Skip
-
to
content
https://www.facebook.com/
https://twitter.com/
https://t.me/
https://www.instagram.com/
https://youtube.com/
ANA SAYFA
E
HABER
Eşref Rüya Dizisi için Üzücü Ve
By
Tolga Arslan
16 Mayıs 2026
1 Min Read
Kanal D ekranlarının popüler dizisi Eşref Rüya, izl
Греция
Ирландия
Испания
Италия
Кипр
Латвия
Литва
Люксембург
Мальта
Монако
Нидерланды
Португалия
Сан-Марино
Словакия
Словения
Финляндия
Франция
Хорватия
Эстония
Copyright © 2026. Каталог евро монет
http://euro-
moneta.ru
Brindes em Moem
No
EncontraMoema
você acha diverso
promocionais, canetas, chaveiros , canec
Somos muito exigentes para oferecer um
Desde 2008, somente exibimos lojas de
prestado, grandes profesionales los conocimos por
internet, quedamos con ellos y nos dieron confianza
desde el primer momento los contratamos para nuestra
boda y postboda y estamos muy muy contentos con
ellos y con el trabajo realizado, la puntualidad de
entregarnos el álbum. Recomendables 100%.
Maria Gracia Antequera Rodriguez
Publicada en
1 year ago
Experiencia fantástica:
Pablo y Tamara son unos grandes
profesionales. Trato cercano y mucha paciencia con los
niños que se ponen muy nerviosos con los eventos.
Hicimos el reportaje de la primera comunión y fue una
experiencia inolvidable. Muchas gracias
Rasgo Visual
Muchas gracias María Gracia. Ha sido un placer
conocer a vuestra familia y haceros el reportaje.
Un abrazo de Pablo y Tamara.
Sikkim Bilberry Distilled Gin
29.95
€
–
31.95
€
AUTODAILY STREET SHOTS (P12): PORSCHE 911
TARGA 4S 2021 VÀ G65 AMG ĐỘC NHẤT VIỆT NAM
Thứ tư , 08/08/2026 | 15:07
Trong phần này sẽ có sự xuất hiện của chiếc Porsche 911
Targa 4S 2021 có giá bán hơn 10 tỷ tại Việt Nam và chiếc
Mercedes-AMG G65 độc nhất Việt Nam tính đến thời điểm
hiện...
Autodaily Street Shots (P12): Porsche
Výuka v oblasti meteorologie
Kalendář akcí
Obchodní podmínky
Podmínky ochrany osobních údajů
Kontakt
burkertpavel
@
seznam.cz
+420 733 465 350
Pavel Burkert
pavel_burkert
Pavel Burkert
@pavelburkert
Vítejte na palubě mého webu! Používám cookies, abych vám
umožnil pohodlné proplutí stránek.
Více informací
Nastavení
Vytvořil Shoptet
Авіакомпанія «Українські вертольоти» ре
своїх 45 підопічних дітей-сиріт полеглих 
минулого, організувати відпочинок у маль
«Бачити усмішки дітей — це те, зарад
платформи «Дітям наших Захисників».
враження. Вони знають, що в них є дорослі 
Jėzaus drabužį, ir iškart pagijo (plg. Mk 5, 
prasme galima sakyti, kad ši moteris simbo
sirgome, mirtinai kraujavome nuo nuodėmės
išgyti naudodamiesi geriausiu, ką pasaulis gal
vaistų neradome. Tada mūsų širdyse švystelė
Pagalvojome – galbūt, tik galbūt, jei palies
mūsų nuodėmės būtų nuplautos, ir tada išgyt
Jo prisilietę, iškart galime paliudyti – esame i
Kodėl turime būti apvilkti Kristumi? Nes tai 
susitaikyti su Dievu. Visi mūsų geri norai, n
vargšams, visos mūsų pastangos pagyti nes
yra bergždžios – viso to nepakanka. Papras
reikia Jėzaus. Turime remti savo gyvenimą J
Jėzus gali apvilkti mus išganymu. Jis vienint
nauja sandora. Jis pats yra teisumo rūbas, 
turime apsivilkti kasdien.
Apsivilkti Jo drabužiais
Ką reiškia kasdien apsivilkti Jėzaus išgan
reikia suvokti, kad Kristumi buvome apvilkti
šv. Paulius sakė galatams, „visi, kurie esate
==
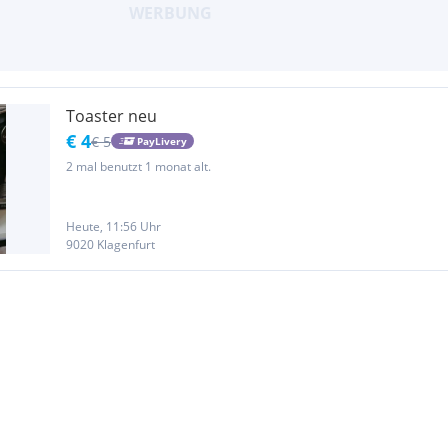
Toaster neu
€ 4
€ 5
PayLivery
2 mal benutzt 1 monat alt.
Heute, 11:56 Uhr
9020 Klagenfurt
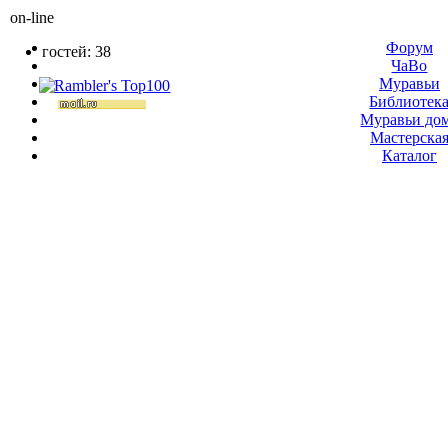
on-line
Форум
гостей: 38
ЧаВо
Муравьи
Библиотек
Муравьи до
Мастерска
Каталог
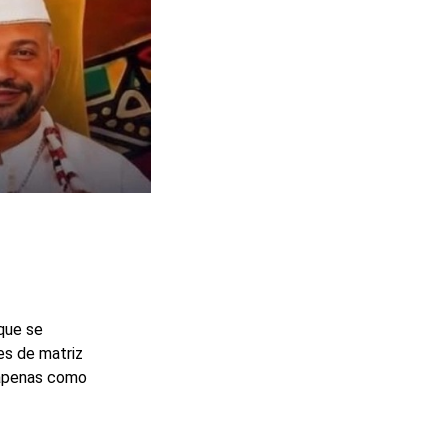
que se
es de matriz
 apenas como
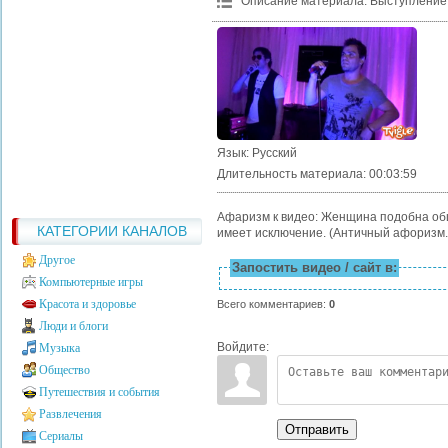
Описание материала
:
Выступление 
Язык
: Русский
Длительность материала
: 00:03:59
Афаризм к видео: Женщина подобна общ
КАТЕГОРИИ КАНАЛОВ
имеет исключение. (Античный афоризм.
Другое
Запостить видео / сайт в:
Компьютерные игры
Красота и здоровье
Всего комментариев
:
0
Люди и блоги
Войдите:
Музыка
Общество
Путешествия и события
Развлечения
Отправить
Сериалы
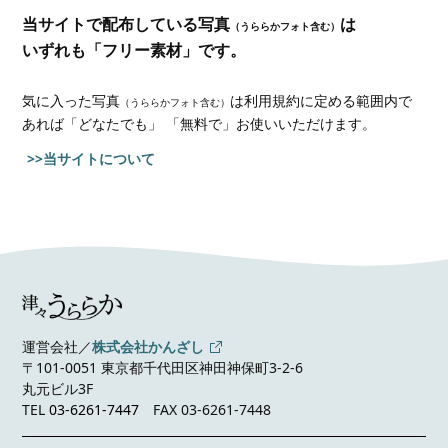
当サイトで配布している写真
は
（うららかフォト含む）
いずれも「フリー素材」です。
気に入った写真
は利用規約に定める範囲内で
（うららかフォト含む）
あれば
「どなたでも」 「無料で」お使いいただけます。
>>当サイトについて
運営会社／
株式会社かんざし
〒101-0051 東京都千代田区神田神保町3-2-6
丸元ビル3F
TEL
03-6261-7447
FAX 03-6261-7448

What the task asks: Would you quote everything above from the line containing "TARGA 4S 2021 VÀ G65 AMG ĐỘC NHẤT VIỆT NAM" down to the line containing "Vítejte na palubě"? Include both of those lines and nothing else.

Task result:
TARGA 4S 2021 VÀ G65 AMG ĐỘC NHẤT VIỆT NAM
Thứ tư , 08/08/2026 | 15:07
Trong phần này sẽ có sự xuất hiện của chiếc Porsche 911
Targa 4S 2021 có giá bán hơn 10 tỷ tại Việt Nam và chiếc
Mercedes-AMG G65 độc nhất Việt Nam tính đến thời điểm
hiện...
Autodaily Street Shots (P12): Porsche
Výuka v oblasti meteorologie
Kalendář akcí
Obchodní podmínky
Podmínky ochrany osobních údajů
Kontakt
burkertpavel
@
seznam.cz
+420 733 465 350
Pavel Burkert
pavel_burkert
Pavel Burkert
@pavelburkert
Vítejte na palubě mého webu! Používám cookies, abych vám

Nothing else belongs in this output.